British Indian Army officer and polo player

Captain John Pitt Dening (1894 - 1929) was a soldier and British India champion polo player.

==Early life==
Dening was born 21 November 1894 to Lieutenant-General Sir Lewis Dening, KCB, DSO and Lady Dening of Hampton Court Palace at Jhelum, Punjab, India. He was educated at Wellington College.

==Military career==
He attended the Royal Military College, Sandhurst and was commissioned a Second Lieutenant onto the Unattached List for the Indian Army 14 January 1914. He was accepted for the Indian Army and joined the 21st Prince Albert Victor's Own Cavalry on the 10 October 1914. He was promoted Lieutenant 14 April 1916, later antedated to 1 September 1915.

He served in Mesopotamia from 12 September 1916 to 31 October 1918 and was Mentioned in Dispatches. He was promoted Captain 14 January 1918.
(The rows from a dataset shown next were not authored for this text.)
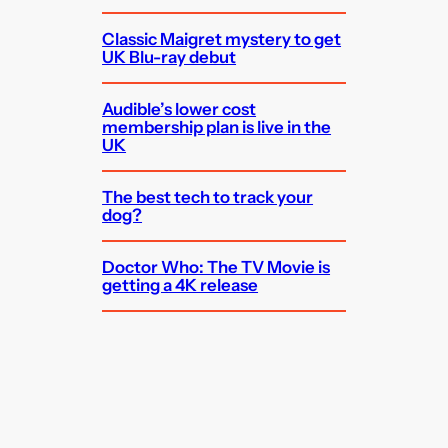
Classic Maigret mystery to get
UK Blu-ray debut
Audible’s lower cost
membership plan is live in the
UK
The best tech to track your
dog?
Doctor Who: The TV Movie is
getting a 4K release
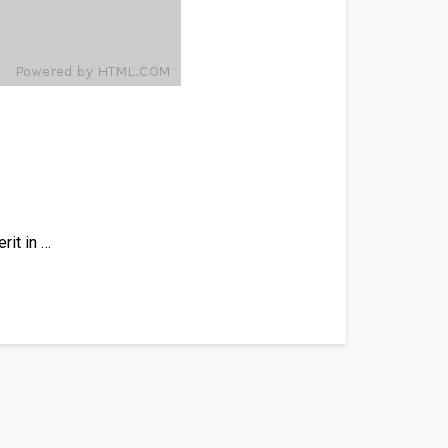
rit in …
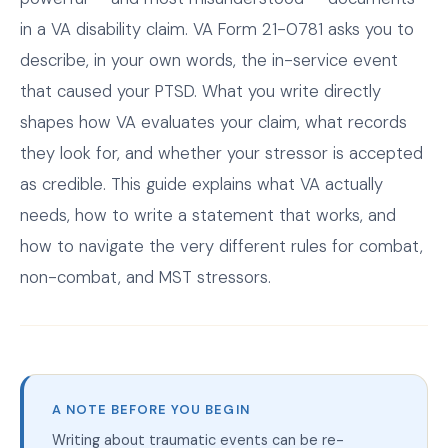
in a VA disability claim. VA Form 21-0781 asks you to
describe, in your own words, the in-service event
that caused your PTSD. What you write directly
shapes how VA evaluates your claim, what records
they look for, and whether your stressor is accepted
as credible. This guide explains what VA actually
needs, how to write a statement that works, and
how to navigate the very different rules for combat,
non-combat, and MST stressors.
A NOTE BEFORE YOU BEGIN
Writing about traumatic events can be re-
In 1919-20 he attended the Cavalry School at Saugor From late 1921 to late 1922 he was the Adjutant of his regiment, which had amalgamated with the 23rd Cavalry in 1921 to form the 11th Prince Albert Victor's Own Cavalry.

He participated in the 1927 International Polo Cup.

From mid 1928 till early 1929 he was the commandant of Bhopal Sultania Infantry, an Indian States Forces unit.

==Death==
Whilst on leave in England, Dening shot himself in a locked apartment at the Bolton House Hotel, Bolton Street, Westminster, on the 9 April 1929.